I was feeling very defensive. I waited on every word.
He didn’t mention the fact it was my first time. He didn’t talk much about the evening’s humour (which I had put a lot of work into). There was no mention of the missing evaluator, and how I’d dealt with that. “Why not?”, I was asking myself defensively.
But this was unfair. He had the whole evening to summarise, no just my part. Besides, Eric had gallantly stood in as GE. He didn’t know I was nervous and it was my first time. How could he possibly know?
Despite my outward air of triviality, I was taking it all far too seriously.
I’m reluctant to admit I left the meeting demoralised and, to be honest, completely deflated. I’m ashamed to say, I nursed a glass of wine into the wee small hours, feeling utterly sorry for myself, wondering why the hell I’d bothered. I knew I was being an ass, childish, and far too defensive but I couldn’t shake the mood. Eric’s words had not been harsh - they were constructive pointers “for next time”. I was being incredibly over-sensitive.
They say comedians are crying on the inside. I’d played the clown all night, and now I felt utterly miserable.
There have been highs at Toastmasters – this was definitely my lowest low.
~
This week, Caroline was Toastmaster, and she showed me how to do it. Apparently, she’d stepped in at the last minute; that made it all the more impressive.
Like me, she used the d71.org website to generate an agenda. Unlike me, she started with a proper introduction.
In fact, she introduced the evening beautifully, and gave the whole evening a sense of balance and poise. There was a moment of doubt as to where the break should come in the plan, but she handled beautifully.
I got a chance to redeem myself too. Eric (the GE from the previous week) was Table Topics Master. He very kindly warned me that he’d ask me to come up and give a Table Topics speech. I was prepared in advance.
The general topic was “Role Models”. Most of the topics were very difficult, and Eric chose some of our most experienced Toastmasters to deliver them. However, he kindly gave me one of the easier ones, and he gave me plenty of time to prepare myself by giving me a long introduction.

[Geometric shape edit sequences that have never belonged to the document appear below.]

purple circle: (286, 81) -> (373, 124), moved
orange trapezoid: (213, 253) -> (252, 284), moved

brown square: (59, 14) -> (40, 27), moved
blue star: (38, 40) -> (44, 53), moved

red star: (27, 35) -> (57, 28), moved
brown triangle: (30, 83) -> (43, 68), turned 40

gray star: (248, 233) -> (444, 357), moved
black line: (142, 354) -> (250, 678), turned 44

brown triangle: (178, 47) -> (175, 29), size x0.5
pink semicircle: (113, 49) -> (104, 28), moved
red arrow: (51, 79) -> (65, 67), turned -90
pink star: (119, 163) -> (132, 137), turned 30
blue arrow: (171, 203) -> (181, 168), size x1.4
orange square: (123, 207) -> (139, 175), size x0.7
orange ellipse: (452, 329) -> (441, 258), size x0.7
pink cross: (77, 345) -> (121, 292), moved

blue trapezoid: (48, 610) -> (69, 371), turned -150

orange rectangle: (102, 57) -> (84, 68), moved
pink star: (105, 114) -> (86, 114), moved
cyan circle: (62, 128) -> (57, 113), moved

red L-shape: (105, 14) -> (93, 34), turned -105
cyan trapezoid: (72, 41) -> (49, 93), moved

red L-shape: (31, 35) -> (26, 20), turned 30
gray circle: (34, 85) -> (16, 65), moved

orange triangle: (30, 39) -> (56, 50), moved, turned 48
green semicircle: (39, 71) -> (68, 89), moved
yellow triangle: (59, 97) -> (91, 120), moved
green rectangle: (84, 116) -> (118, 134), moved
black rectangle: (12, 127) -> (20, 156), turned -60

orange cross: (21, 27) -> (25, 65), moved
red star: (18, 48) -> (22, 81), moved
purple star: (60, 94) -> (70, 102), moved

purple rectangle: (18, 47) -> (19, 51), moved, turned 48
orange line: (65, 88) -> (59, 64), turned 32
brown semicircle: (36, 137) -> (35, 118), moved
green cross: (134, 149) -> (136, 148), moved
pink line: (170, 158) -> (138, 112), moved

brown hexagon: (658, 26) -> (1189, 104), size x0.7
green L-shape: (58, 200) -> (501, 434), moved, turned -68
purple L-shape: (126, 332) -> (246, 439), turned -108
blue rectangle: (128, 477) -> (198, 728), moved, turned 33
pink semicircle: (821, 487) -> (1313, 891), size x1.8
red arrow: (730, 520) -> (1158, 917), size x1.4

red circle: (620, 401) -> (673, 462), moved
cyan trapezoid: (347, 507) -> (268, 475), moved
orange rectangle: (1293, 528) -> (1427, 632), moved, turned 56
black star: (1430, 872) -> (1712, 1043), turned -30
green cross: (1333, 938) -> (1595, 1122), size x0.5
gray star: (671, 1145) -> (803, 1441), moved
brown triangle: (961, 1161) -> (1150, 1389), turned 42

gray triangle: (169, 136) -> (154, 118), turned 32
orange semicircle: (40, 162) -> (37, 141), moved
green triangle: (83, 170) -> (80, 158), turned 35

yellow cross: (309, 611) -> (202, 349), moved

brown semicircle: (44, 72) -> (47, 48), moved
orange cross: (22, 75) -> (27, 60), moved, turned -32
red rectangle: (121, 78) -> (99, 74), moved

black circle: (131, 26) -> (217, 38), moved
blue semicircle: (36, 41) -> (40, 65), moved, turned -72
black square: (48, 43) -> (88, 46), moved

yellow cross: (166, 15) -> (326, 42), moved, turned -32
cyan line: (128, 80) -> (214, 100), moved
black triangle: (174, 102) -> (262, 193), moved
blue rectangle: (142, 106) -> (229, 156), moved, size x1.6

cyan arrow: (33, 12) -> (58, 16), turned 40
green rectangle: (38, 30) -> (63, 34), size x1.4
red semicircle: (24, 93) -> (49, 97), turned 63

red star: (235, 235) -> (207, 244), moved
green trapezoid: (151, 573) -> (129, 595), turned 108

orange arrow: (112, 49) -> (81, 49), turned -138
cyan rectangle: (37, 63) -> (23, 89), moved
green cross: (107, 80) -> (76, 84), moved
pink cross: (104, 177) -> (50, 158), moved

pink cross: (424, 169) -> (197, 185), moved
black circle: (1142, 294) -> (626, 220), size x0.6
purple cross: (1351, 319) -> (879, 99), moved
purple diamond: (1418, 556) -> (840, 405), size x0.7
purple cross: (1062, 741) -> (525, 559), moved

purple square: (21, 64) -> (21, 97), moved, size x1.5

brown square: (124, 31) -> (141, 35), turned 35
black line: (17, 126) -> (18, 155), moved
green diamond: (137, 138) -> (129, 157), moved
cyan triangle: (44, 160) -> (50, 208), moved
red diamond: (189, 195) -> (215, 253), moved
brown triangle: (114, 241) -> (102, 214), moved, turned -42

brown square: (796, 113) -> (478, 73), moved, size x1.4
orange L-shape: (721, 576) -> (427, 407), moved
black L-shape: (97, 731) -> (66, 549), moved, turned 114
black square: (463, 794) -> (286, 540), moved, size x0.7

My topic was “My Role Model, from the Worlds of Business or Sport”.
I started by telling the audience,
I know what you’re thinking.
You’re thinking, ‘Who can this fine figure of a man possibly have to look up to? What example can there be for him, when he’s already the finished model?’
Well, you might be surprised but, actually, there is someone…
Then I talked about Richard Branson. I talked about his autobiography (which I’d read), his brutal honesty and how I admire the mood he fosters in other people. It was the first time I’d ever given a Table Topics speech that was completely on-topic.
They laughed at the start, and looked entertained throughout. At the end of the evening, I found I’d won the vote. I’d never won Table Topics before; I’ve always found this hard. I was delighted.
I left the club feeling on top of the world. I was floating on air.